Girlfriends' Health
Friends can offer great support, work out with you, and call your attention to matters you may be ignoring. Here are some tips to help you and your friends stay healthy and safe.
August 1 is National Girlfriends Day. Encourage your friends to be healthy!
Be Active and Eat Healthy
Make healthy choices when you get together with your friends. Find fun ways to get physical activity like walking, dancing, a group exercise class, or swimming. When eating out or cooking at home, be sure to include fruits and vegetables and other healthy foods. Avoid foods and beverages high in calories, saturated fat, and reduce the amounts of sugars and salt in your diet.
- Be active for at least 2½ hours a week.
- Exercise with friends and get the many benefits of regular physical activity.
- Maintain a healthy weight.
- Avoid portion size pitfalls. Split an entrée with a friend.
- Find ways to cut calorie intake and reduce salt.
Get Preventive Screenings and Care
Friends can tell each other about the importance of getting recommended screenings, which can help find problems early, and help to identify which ones to focus your attention for better health.
- Get a well woman visit. This includes a full checkup and focuses on overall health and wellness.
- Get screened for cervical, breast, or colorectal cancer depending on your age, history, and other factors. Find out about other preventive services and tests. Screening can help save lives.
- CDC's National Breast and Cervical Cancer Early Detection Program (NBCCEDP) offers free or low-cost mammograms and Pap tests. Encourage your friends to see if they qualify.
Check Your Sexual Health
You and your friends talk about everything…including sex. Share tips on everything from having a healthy pregnancy to preventing sexually transmitted infections. Here are a few tips to help you stay healthy.
- The most reliable way to avoid a sexually transmitted infection is to not have sex.
- Mutual monogamy means that you agree to be sexually active with only one person, who has agreed to be sexually active only with you. This is one of the most reliable ways to avoid STDs. It's important to have an honest conversation with your partner.
- Get tested to be certain you are not infected.
- If you don't want to get pregnant, use safe and highly effective methods of birth control.

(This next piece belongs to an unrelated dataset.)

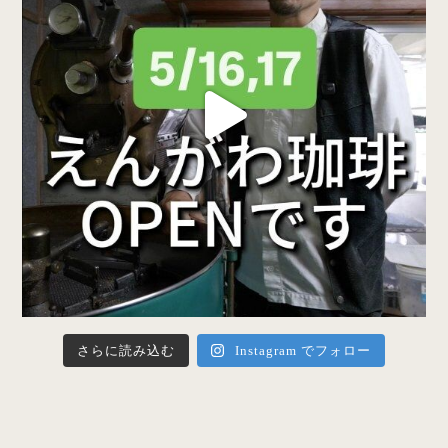
さらに読み込む
Instagram でフォロー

If you do want to have a baby, engage in healthy behaviors before becoming pregnant to help ensure a healthier pregnancy and baby.
Quit Alcohol and Tobacco
Encourage your friends to cut down on drinking and to quit smoking. Both can cause health problems. Resources are available for people who are trying to quit or cut down on drinking or give up smoking.
- Binge drinking (defined for women as consuming four or more drinks on an occasion) and excessive alcohol use increases the chances of breast cancer, heart disease, sexually transmitted diseases, unintended pregnancy, and other health problems.
- Call1-800-662-HELP (1-800-662-4357)—to get information about drug and alcohol treatment in your local community.
- Quitting smoking[745 KB] has immediate and long-term benefits. You lower your risk for different types of cancer, and don't expose others to secondhand smoke—which causes health problems.
- Call your state's tobacco quitline (for English speakers, call 1-800-QUIT-NOW [1-800-784-8669]; for Spanish speakers, call 1-855-DÉJELO-YA [1-855-335-3569]) or visit smokefreewomen.
Protect Healthy Relationships and Prevent Violence
Intimate partner violence has significant adverse health consequences. Nearly 1 in 4 women (24%) and 1 in 7 men (14%) have experienced severe physical violence by an intimate partner at some point in their lifetime. This violence and its heavy toll can be prevented. Promoting respectful, nonviolent relationships is key.
If you are, or know someone who is, the victim of intimate partner violence, contact the National Domestic Violence Hotline at 1-800-799-SAFE (1-800-799-7233) or contact your local emergency services at 9-1-1.